FeatMap: Understanding image manipulation in the feature space and its implications for feature space geometry

This is the official repository for the paper: FeatMap: Understanding image manipulation in the feature space and its implications for feature space geometry.

Abstract

Intermediate feature representations represent the backbone for the expressivity and adaptability of deep neural networks. However, their geometric structure remains poorly understood. In this submission, we provide indirect insights into this matter by applying a broad selection of manipulations in input space, ranging from geometric and photometric transformations to local masking and semantic manipulations using generative image editing models, and assess the feasibility of learning a mapping in the feature space, mapping from the original to the manipulated feature map. To this end, we devise different types of mappings, from linear to non-linear and local to global mappings and assess both the reconstruction quality of the mapping as well as the semantic content of the mapped representations. We demonstrate the feasibility of learning such mappings for all considered transformations. While global (transformer) models that operate on the full feature map often achieve best results, we show that the same can be achieved with a shared linear model operating on a single feature vector typically with very little degradation in reconstruction quality, even for highly non-trivial semantic manipulations. We analyze the corresponding mappings across different feature layers and characterize them according to dominance of weight vs. bias and the effective rank of the linear transformations. These results provide hints for the hypothesis that the feature space is to a first degree of approximation organized in linear structures. From a broader perspective, the study demonstrates that generative image editing models might open the door to a deeper understanding of the feature space through input manipulation.

Citation

If you find our work helpful, please cite our paper:

@misc{krey2026featmapunderstandingimagemanipulation,
      title={FeatMap: Understanding image manipulation in the feature space and its implications for feature space geometry}, 
      author={Elias B. Krey and Nils Neukirch and Nils Strodthoff},
      year={2026},
      eprint={2605.11203},
      archivePrefix={arXiv},
      primaryClass={cs.LG},
      url={https://arxiv.org/abs/2605.11203}, 
}

Method overview

Example results

Getting started

All experiments were conducted on a Linux system with an NVIDIA L40 GPU. Our pipeline consists of the following main steps:

images → manipulations → feature extraction → mapping → reconstruction → evaluation

Requirements

For ease of use we utilize a Python 3.10 conda environment. Install all necessary dependencies listed in featmap.yaml and activate the conda environment. All experiments were done with these exact package versions.

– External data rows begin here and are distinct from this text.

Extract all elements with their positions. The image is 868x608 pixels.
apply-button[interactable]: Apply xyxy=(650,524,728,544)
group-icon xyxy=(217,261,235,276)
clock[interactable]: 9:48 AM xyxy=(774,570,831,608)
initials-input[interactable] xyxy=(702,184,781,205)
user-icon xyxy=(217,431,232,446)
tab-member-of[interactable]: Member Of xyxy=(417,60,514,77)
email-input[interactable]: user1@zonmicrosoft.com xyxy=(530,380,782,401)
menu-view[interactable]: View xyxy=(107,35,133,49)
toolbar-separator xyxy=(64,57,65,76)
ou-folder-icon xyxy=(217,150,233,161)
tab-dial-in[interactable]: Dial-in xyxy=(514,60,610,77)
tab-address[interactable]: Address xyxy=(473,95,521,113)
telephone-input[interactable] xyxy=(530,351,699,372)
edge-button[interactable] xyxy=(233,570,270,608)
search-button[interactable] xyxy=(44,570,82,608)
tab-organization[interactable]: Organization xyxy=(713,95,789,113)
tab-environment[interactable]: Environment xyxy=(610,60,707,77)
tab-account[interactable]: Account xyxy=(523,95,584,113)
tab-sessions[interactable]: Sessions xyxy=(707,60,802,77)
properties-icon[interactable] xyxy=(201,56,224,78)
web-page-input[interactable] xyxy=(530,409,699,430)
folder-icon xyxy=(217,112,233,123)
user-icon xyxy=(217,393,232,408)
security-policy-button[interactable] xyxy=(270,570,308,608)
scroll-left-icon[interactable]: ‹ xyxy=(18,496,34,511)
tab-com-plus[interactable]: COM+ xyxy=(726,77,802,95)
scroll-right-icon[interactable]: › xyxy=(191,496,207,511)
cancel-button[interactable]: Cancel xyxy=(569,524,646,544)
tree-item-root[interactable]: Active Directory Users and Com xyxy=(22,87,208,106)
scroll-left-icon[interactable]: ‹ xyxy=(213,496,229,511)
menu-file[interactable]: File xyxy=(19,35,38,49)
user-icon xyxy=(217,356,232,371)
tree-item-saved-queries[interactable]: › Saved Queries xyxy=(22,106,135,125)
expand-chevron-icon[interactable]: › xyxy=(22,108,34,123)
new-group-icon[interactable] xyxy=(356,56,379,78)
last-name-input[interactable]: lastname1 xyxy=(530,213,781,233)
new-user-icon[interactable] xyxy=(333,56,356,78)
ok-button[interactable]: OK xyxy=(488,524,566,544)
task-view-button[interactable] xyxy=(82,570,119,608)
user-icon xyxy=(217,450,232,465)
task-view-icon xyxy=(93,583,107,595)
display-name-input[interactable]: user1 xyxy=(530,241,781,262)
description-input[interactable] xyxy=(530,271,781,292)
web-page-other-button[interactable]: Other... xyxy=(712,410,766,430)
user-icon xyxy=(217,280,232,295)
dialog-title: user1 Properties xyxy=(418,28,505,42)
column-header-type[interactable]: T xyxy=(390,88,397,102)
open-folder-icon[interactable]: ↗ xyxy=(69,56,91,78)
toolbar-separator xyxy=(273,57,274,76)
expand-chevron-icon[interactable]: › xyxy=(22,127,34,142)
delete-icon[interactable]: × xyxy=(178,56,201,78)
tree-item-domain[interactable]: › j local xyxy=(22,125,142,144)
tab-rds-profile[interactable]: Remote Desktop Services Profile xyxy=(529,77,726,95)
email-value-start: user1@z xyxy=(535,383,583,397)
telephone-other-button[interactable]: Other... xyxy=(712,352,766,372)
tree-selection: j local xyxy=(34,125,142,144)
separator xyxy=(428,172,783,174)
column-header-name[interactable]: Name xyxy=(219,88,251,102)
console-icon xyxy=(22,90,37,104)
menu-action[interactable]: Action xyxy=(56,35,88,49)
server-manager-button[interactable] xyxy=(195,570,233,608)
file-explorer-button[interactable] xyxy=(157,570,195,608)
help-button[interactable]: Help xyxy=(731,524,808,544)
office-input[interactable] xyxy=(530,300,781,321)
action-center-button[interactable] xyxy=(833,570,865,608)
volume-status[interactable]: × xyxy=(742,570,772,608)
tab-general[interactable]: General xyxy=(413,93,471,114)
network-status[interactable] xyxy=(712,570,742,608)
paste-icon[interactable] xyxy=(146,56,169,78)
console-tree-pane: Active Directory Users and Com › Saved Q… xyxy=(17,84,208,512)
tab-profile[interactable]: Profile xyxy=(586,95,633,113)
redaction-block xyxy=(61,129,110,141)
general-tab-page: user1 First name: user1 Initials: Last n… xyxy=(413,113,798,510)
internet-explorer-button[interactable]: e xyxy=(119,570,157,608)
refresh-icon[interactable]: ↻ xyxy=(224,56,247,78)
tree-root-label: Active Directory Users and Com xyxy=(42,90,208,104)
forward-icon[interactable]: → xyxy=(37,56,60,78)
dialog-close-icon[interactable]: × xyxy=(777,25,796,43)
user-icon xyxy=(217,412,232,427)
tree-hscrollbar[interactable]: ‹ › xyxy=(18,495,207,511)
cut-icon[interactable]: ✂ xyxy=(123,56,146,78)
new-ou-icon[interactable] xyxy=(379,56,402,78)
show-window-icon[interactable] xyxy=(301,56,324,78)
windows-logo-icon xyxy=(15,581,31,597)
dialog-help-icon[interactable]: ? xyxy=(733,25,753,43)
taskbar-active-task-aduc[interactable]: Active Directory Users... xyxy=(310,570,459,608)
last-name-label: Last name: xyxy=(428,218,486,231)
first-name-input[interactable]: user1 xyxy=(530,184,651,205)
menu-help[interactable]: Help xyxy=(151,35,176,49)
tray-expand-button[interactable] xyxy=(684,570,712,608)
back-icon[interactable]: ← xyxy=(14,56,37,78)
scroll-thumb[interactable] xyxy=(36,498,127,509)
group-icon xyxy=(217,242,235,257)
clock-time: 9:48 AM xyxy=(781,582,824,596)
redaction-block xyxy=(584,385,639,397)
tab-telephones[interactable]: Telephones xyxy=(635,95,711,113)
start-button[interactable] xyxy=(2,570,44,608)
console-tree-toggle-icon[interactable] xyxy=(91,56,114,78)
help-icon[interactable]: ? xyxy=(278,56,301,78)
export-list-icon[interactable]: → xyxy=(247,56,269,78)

conda env create -f featmap.yaml
conda activate featmap

Preparing the dataset

We cannot directly provide our used datasets, but here are the steps to reproduce them:

Download the Stanford Cars dataset (16,185 images, 196 different classes), maintain the original 8,144 training images and 8,041 testing images split

@inproceedings{KrauseStarkDengFei-Fei-3D2013,
author    = {Jonathan Krause and Michael Stark and Jia Deng and Li Fei-Fei},
title     = {3D Object Representations for Fine-grained Categorization},
booktitle = {4th International IEEE Workshop on 3D Representation and Recognition (3DPR)},
year      = {2013}
}

Download the CUB-200-2011 dataset (11,788 images)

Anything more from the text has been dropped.